Наконец-то! Он вспомнил про гостя. Слова, сорвавшиеся с его уст,  выражают
полную беспомощность. Кажется, все только и ждали этой команды. В золотом
кувшине, расплескивая на глянец мрамора, несут воду. Спешат. Зачем такая
спешка? Зеркалом сверкает днище золотого таза. Таза! Теперь я понимаю,
зачем ему этот сверкающий таз. Перед всем, затаившим дыхание народом, Пилат
умывает руки. Моет тщательно, палец за пальцем, трет друг о дружку ладони,
ждет, пока последняя капля не стечет с рук в золотой таз. Затем тщательно
вытирает руки полотенцем. Наконец поднимает глаза и произносит:
- Не виновен я в крови вашего царя, смотрите, вы...

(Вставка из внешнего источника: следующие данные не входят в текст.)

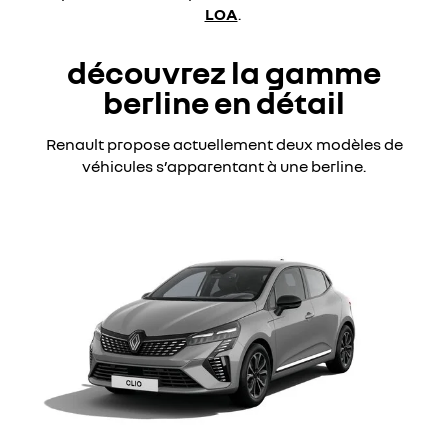
LOA
.
découvrez la gamme
berline en détail
Renault propose actuellement deux modèles de
véhicules s’apparentant à une berline.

Он показывает толпе свои ладони так, словно этим жестом может оправдать
собственную совесть.
Толпа безмолвствует. Только миг.
- Кровь его на наших детях...
И вот я чувствую, как покачнулась власть Пилата. Под напором толпы она дала
крен в сторону, вниз, затрепетала в попытке устоять и вдруг рухнула, как
сорвавшийся с горы камень. К счастью, рухнула. Я счастлив тем, что Пилату
не нужно бороться с собственной совестью. Теперь у него есть оправдание -
воля толпы. Он побежден, но от этого поражения веет дымком победы. Надежда
на оправдание пророка собственным народом оказалась тщетной, и Пилат кивком
головы решает мою судьбу: он ваш. У него больше нет для них стрел. И я тоже
не предпринимаю больше никаких попыток усовестить Пилата.
С меня сдирают одежды... Как кожу. Связывают кисти рук и привязывают к
столбу так, что я стою переломанный в поясе, словно кланяясь этому столбу.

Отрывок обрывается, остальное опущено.